A query on a non-indexed column will result in O(n) because it has to search the entire table. Adding an index allows for O(log n) due to binary search. Is there a way for databases to achieve O(1) using the same technique a hash table uses (or perhaps another way) if you are searching on a unique key?
-
Are you asking about a specific database, or is this just general curiosity about how databases might be implemented? The latter seems more appropriate for a computer science site, not SO. – Barmar Oct 25 '13 at 08:32
-
4There's nothing preventing you from implementing a database index using a hash table instead of a tree. But it will only be useful for exact matching, not matching prefixes with `LIKE` or relational comparisons (< and >). – Barmar Oct 25 '13 at 08:34
-
1Clustered indices are mostly the best you can do, typically also at O(log n) lookup time (although obviously faster than non-clustered). O(1) is certainly possible, but not practical enough that database designers thought it was a good idea. – Bernhard Barker Oct 25 '13 at 08:35
-
@Barmar I am curious if a practical solution for existing database systems exists (and if not, then why). I use hash tables all the time when programming, but this is always in-memory, non-persistent storage. After reading this question, http://stackoverflow.com/questions/4363539/how-does-hashing-have-an-o1-search-time to better understand how a hash table achieves O(1), it brought me to wonder why databases don't use something similar. It's understandable that LIKE operations would not work, but searching for a unique key is a very common operation. – Despertar Oct 25 '13 at 08:50
-
1While searching for a unique key is common, so is sorting and searching for keys less than or greater than a value (e.g. date fields). It's not generally possible to have one index that satisfies all these needs, so a compromise is necessary. O(log n) is usually good enough, and it allows those other operations to be efficient as well. – Barmar Oct 25 '13 at 08:53
1 Answers
Hash-based indices are supported by some rdbms under some conditions. For example, MySQL supports the syntax CREATE INDEX indexname USING HASH ON tablename (cols…)

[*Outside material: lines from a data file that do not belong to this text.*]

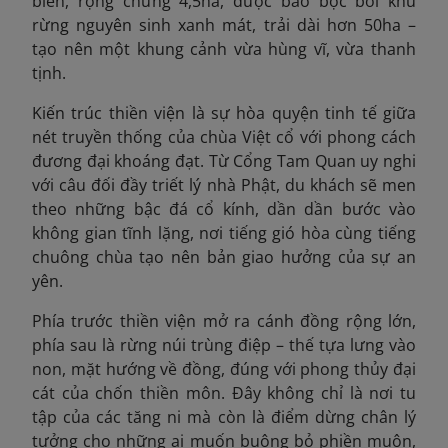
biển, rộng chừng 4,5ha, được bao bọc bởi khu
rừng nguyên sinh xanh mát, trải dài hơn 50ha –
tạo nên một khung cảnh vừa hùng vĩ, vừa thanh
tịnh.
Kiến trúc thiền viện là sự hòa quyện tinh tế giữa
nét truyền thống của chùa Việt cổ với phong cách
đương đại khoáng đạt. Từ Cổng Tam Quan uy nghi
với câu đối đầy triết lý nhà Phật, du khách sẽ men
theo những bậc đá cổ kính, dần dần bước vào
không gian tĩnh lặng, nơi tiếng gió hòa cùng tiếng
chuông chùa tạo nên bản giao hưởng của sự an
yên.
Phía trước thiền viện mở ra cánh đồng rộng lớn,
phía sau là rừng núi trùng điệp – thế tựa lưng vào
non, mặt hướng về đồng, đúng với phong thủy đại
cát của chốn thiền môn. Đây không chỉ là nơi tu
tập của các tăng ni mà còn là điểm dừng chân lý
tưởng cho những ai muốn buông bỏ phiền muộn,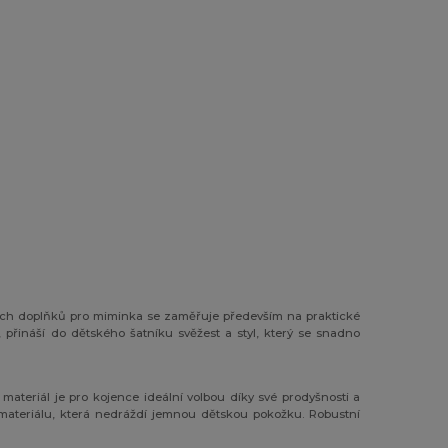
ových doplňků pro miminka se zaměřuje především na praktické
přináší do dětského šatníku svěžest a styl, který se snadno
í materiál je pro kojence ideální volbou díky své prodyšnosti a
materiálu, která nedráždí jemnou dětskou pokožku. Robustní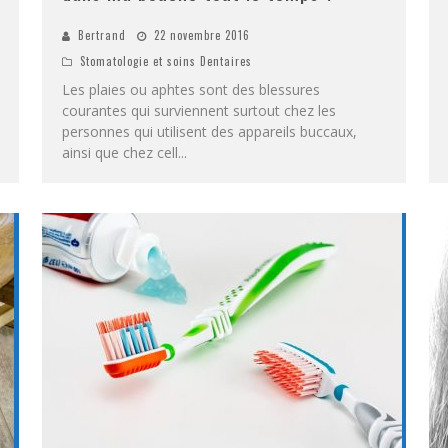
Bertrand
22 novembre 2016
Stomatologie et soins Dentaires
Les plaies ou aphtes sont des blessures
courantes qui surviennent surtout chez les
personnes qui utilisent des appareils buccaux,
ainsi que chez cell
...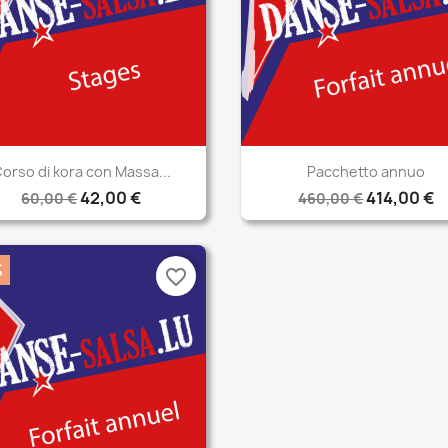
Anteprima
Anteprima


orso di kora con Massa...
Pacchetto annuo
42,00 €
414,00 €
60,00 €
460,00 €
%
favorite_border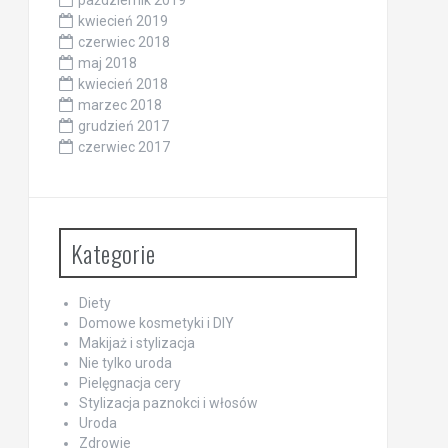
kwiecień 2019
czerwiec 2018
maj 2018
kwiecień 2018
marzec 2018
grudzień 2017
czerwiec 2017
Kategorie
Diety
Domowe kosmetyki i DIY
Makijaż i stylizacja
Nie tylko uroda
Pielęgnacja cery
Stylizacja paznokci i włosów
Uroda
Zdrowie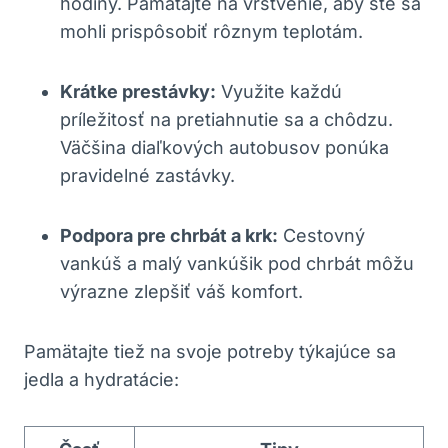
hodiny. Pamätajte na vrstvenie, aby ste sa
mohli prispôsobiť rôznym teplotám.
Krátke prestávky:
Využite každú
príležitosť na pretiahnutie sa a chôdzu.
Väčšina diaľkových autobusov ponúka
pravidelné zastávky.
Podpora pre chrbát a krk:
Cestovný
vankúš a malý vankúšik pod chrbát môžu
výrazne zlepšiť váš komfort.
Pamätajte tiež na svoje potreby týkajúce sa
jedla a hydratácie: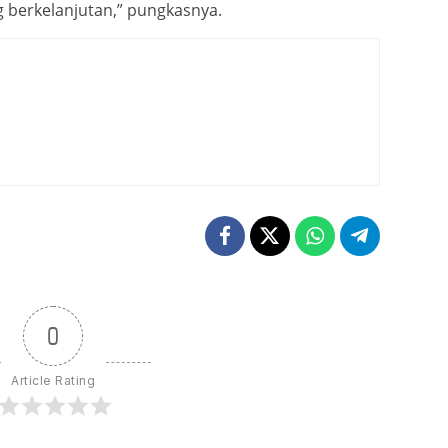
 berkelanjutan,” pungkasnya.
0
Article Rating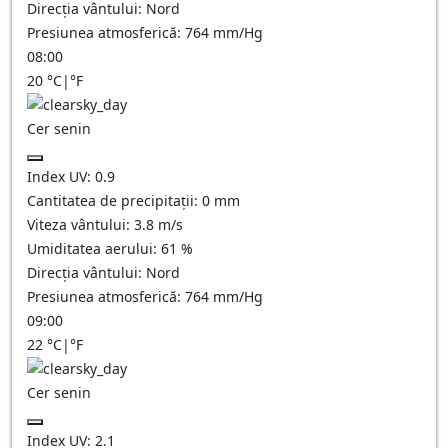
Direcția vântului:
Nord
Presiunea atmosferică:
764
mm/Hg
08:00
20
°C
|
°F
Cer senin
Index UV:
0.9
Cantitatea de precipitații:
0
mm
Viteza vântului:
3.8
m/s
Umiditatea aerului:
61
%
Direcția vântului:
Nord
Presiunea atmosferică:
764
mm/Hg
09:00
22
°C
|
°F
Cer senin
Index UV:
2.1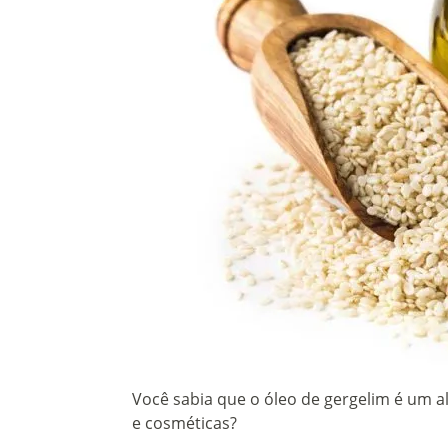
Você sabia que o óleo de gergelim é um al
e cosméticas?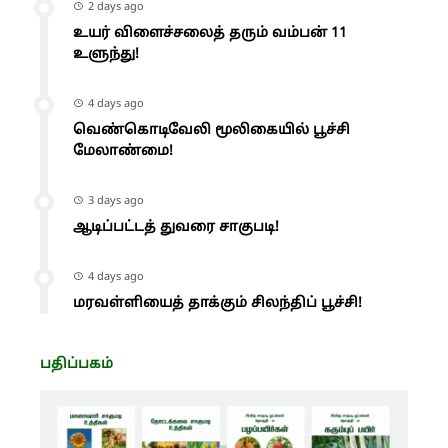
2 days ago
உயர் விளைச்சலைத் தரும் வம்பன் 11
உளுந்து!
4 days ago
வெண்கொடிவேலி மூலிகையில் பூச்சி
மேலாண்மை!
3 days ago
ஆடிப்பட்டத் துவரை சாகுபடி!
4 days ago
மரவள்ளியைத் தாக்கும் சிலந்திப் பூச்சி!
பதிப்பகம்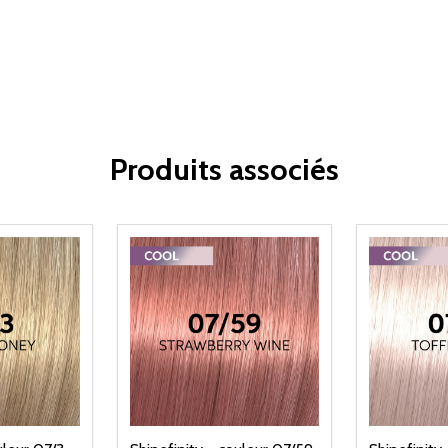
Produits associés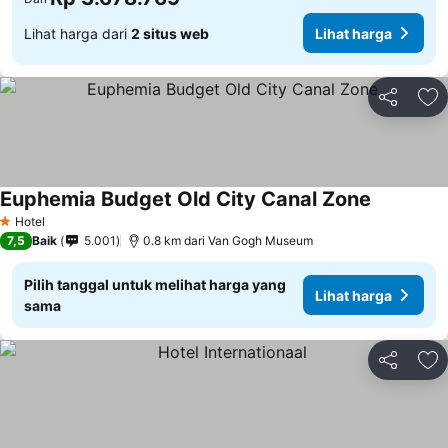
Lihat harga dari
2 situs web
Lihat harga
Bagikan
Ta
Euphemia Budget Old City Canal Zone
Hotel
1 Bintang
7,5
Baik
5.001
0.8 km dari Van Gogh Museum
Pilih tanggal untuk melihat harga yang
Lihat harga
sama
Bagikan
Ta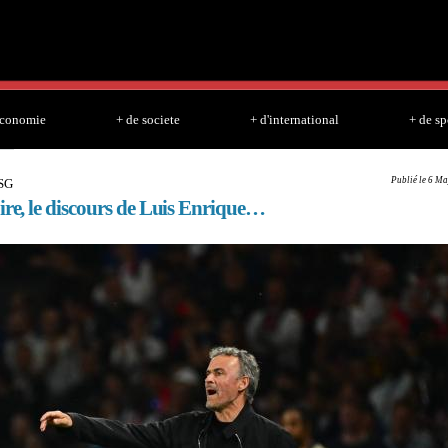
Skip to
main
content
economie
+ de societe
+ d'international
+ de sp
Publié le 6 Ma
SG
ire, le discours de Luis Enrique…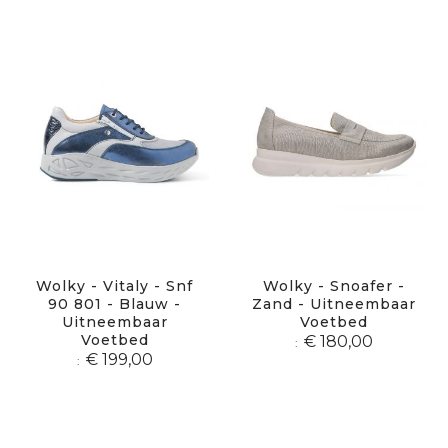
Wolky - Vitaly - Snf
Wolky - Snoafer -
90 801 - Blauw -
Zand - Uitneembaar
Uitneembaar
Voetbed
Voetbed
€ 180,00
€ 199,00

but only if the named table is stored in memory, not if it is stored on disk. Clustered tables are a special case.
I guess the main reason against widespread use of hash indices in rdbms is the fact that they scale poorly. Since disk I/O is expensive, a very thin index will require lots of I/O for little gain in information. Therefore you would prefer a rather densely populated index (e.g. keep the filled portion between ⅓ and ⅔ at all times), which can be problematic in terms of hash collisions. But even more problematic: as you insert values, such a dense index might become too full, and you'd have to increase the size of the hash table fairly often. Doing so will mean completely rebuilding the hash table. That's an expensive operation, which requires lots of disk I/O, and will likely block all concurrent queries on that table. Not something to look forward to.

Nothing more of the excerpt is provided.